# How to remove linux-glib2



## kalobok (Jan 22, 2009)

Starting today my portupgrade fails on linux-glib2 port. It looks like the port needs to be removed in favor of linux_base-fc4, but some ports still depend on it (linux-atk-1.9.1, linux-gtk2-2.6.10, linux-pango-1.10.2 etc.).

What is the right way to remove the obsolete linux-glib2 so that the dependencies are not broken? 'pkgdb -F' offers me to unregister the package, but I'm not sure if it's the best solution.

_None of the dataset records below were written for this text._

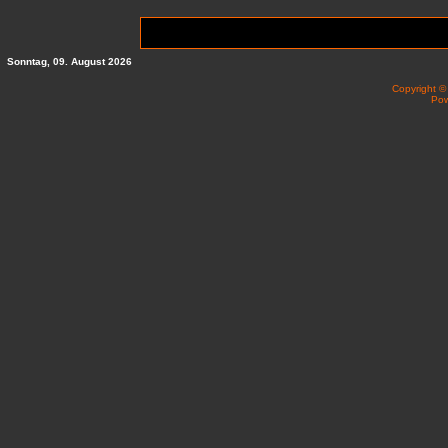
Sonntag, 09. August 2026
Copyright 
Po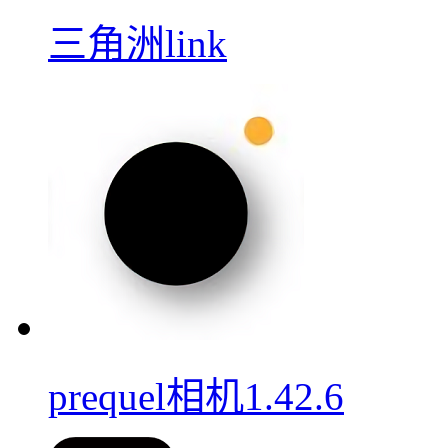
三角洲link
prequel相机1.42.6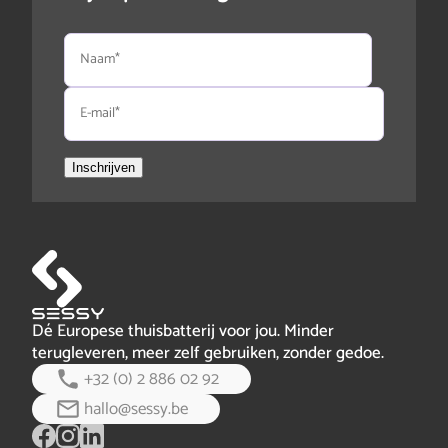
Naam
E-
mail
Inschrijven
Dé Europese thuisbatterij voor jou. Minder
terugleveren, meer zelf gebruiken, zonder gedoe.
+32 (0) 2 886 02 92
hallo@sessy.be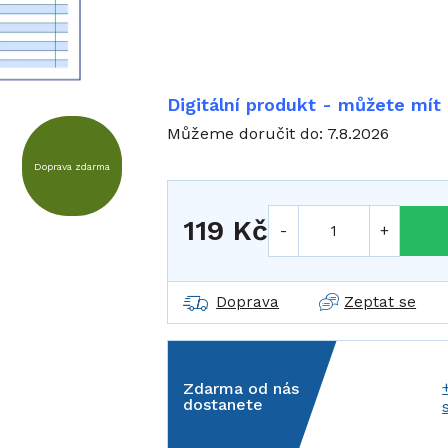
Digitální produkt - můžete mít
Můžeme doručit do:
7.8.2026
Doprava zdarma
119 Kč
Měrná cena:
Doprava
Zeptat se
Zdarma od nás
dostanete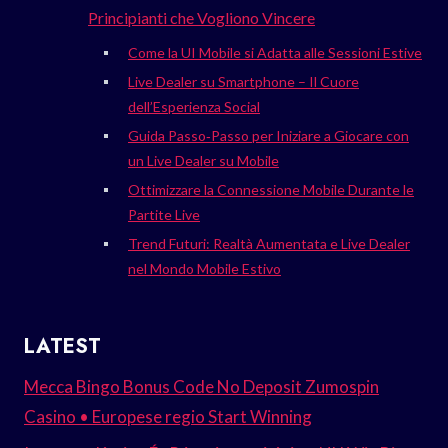
Principianti che Vogliono Vincere
Come la UI Mobile si Adatta alle Sessioni Estive
Live Dealer su Smartphone – Il Cuore
dell’Esperienza Social
Guida Passo‑Passo per Iniziare a Giocare con
un Live Dealer su Mobile
Ottimizzare la Connessione Mobile Durante le
Partite Live
Trend Futuri: Realtà Aumentata e Live Dealer
nel Mondo Mobile Estivo
LATEST
Mecca Bingo Bonus Code No Deposit Zumospin
Casino • Europese regio Start Winning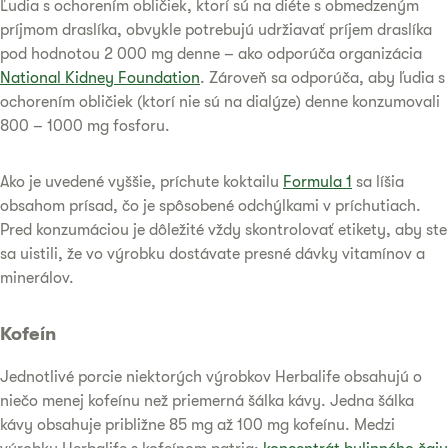
Ľudia s ochorením obličiek, ktorí sú na diéte s obmedzeným
príjmom draslíka, obvykle potrebujú udržiavať príjem draslíka
pod hodnotou 2 000 mg denne – ako odporúča organizácia
National Kidney Foundation
. Zároveň sa odporúča, aby ľudia s
ochorením obličiek (ktorí nie sú na dialýze) denne konzumovali
800 – 1000 mg fosforu.
Ako je uvedené vyššie, príchute koktailu
Formula 1
sa líšia
obsahom prísad, čo je spôsobené odchýlkami v príchutiach.
Pred konzumáciou je dôležité vždy skontrolovať etikety, aby ste
sa uistili, že vo výrobku dostávate presné dávky vitamínov a
minerálov.
Kofeín
Jednotlivé porcie niektorých výrobkov Herbalife obsahujú o
niečo menej kofeínu než priemerná šálka kávy. Jedna šálka
kávy obsahuje približne 85 mg až 100 mg kofeínu. Medzi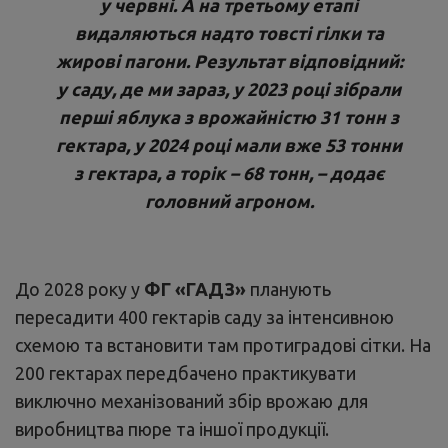
у червні. А на третьому етапі
видаляються надто товсті гілки та
жирові пагони. Результат відповідний:
у саду, де ми зараз, у 2023 році зібрали
перші яблука з врожайністю 31 тонн з
гектара, у 2024 році мали вже 53 тонни
з гектара, а торік – 68 тонн, – додає
головний агроном.
До 2028 року у
ФГ «ГАДЗ»
планують
пересадити 400 гектарів саду за інтенсивною
схемою та встановити там протиградові сітки. На
200 гектарах передбачено практикувати
виключно механізований збір врожаю для
виробництва пюре та іншої продукції.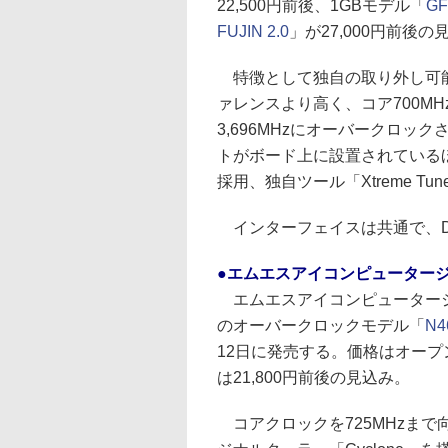
22,500円前後、1GBモデル「
GF
FUJIN 2.0
」が27,000円前後の
特徴として独自の取り外し可能
ァレンスより高く、コア700MH
3,696MHzにオーバークロ
トがボード上に設置されているほか
採用、独自ツール「Xtreme Tu
インターフェイスは共通で、DVI-I
●エムエスアイコンピューター
エムエスアイコンピュータージ
のオーバークロックモデル「
N4
12日に発売する。価格はオー
は21,800円前後の見込み。
コアクロックを725MHzまで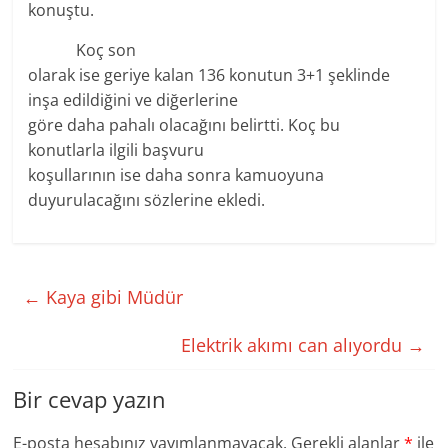
konuştu.
Koç son
olarak ise geriye kalan 136 konutun 3+1 şeklinde
inşa edildiğini ve diğerlerine
göre daha pahalı olacağını belirtti. Koç bu
konutlarla ilgili başvuru
koşullarının ise daha sonra kamuoyuna
duyurulacağını sözlerine ekledi.
←
Kaya gibi Müdür
Elektrik akımı can alıyordu
→
Bir cevap yazın
E-posta hesabınız yayımlanmayacak.
Gerekli alanlar
*
ile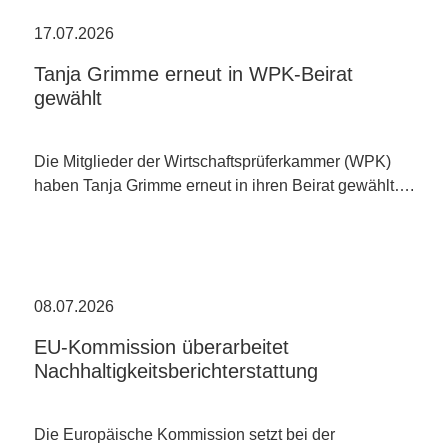
17.07.2026
Tanja Grimme erneut in WPK-Beirat
gewählt
Die Mitglieder der Wirtschaftsprüferkammer (WPK)
haben Tanja Grimme erneut in ihren Beirat gewählt….
08.07.2026
EU-Kommission überarbeitet
Nachhaltigkeitsberichterstattung
Die Europäische Kommission setzt bei der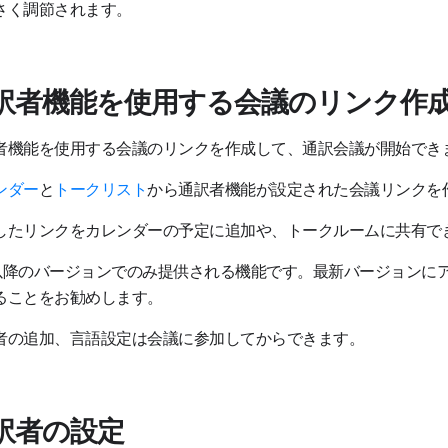
さく調節されます。
訳者機能を使用する会議のリンク作
者機能を使用する会議のリンクを作成して、通訳会議が開始でき
ンダー
と
トークリスト
から通訳者機能が設定された会議リンクを
したリンクをカレンダーの予定に追加や、トークルームに共有で
.3以降のバージョンでのみ提供される機能です。最新バージョンに
ることをお勧めします。
者の追加、言語設定は会議に参加してからできます。
訳者の設定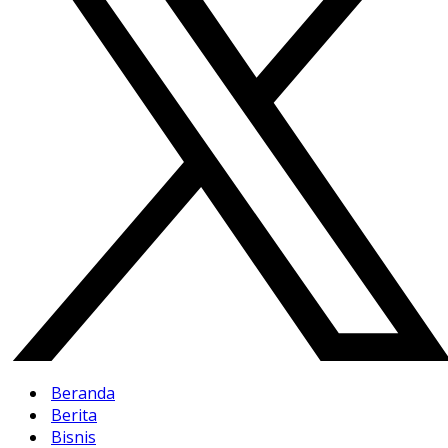
Beranda
Berita
Bisnis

The system is 7.0-RELEASE.


----------



## z0ran (Jan 22, 2009)

kalobok said:
			
		

> Starting today my portupgrade fails on linux-glib2 port. It looks like the port needs to be removed in favor of linux_base-fc4, but some ports still depend on it (linux-atk-1.9.1, linux-gtk2-2.6.10, linux-pango-1.10.2 etc.).
> 
> What is the right way to remove the obsolete linux-glib2 so that the dependencies are not broken? 'pkgdb -F' offers me to unregister the package, but I'm not sure if it's the best solution.
> 
> The system is 7.0-RELEASE.



you can read in /usr/ports/UPDATING about it, and it will tell you what to do.
Anyway you should deinstall devel/linux-glib2 and then deinstall/reinstall emulation/linux_base-f4.


----------



## kalobok (Jan 22, 2009)

Thanks, it worked.


----------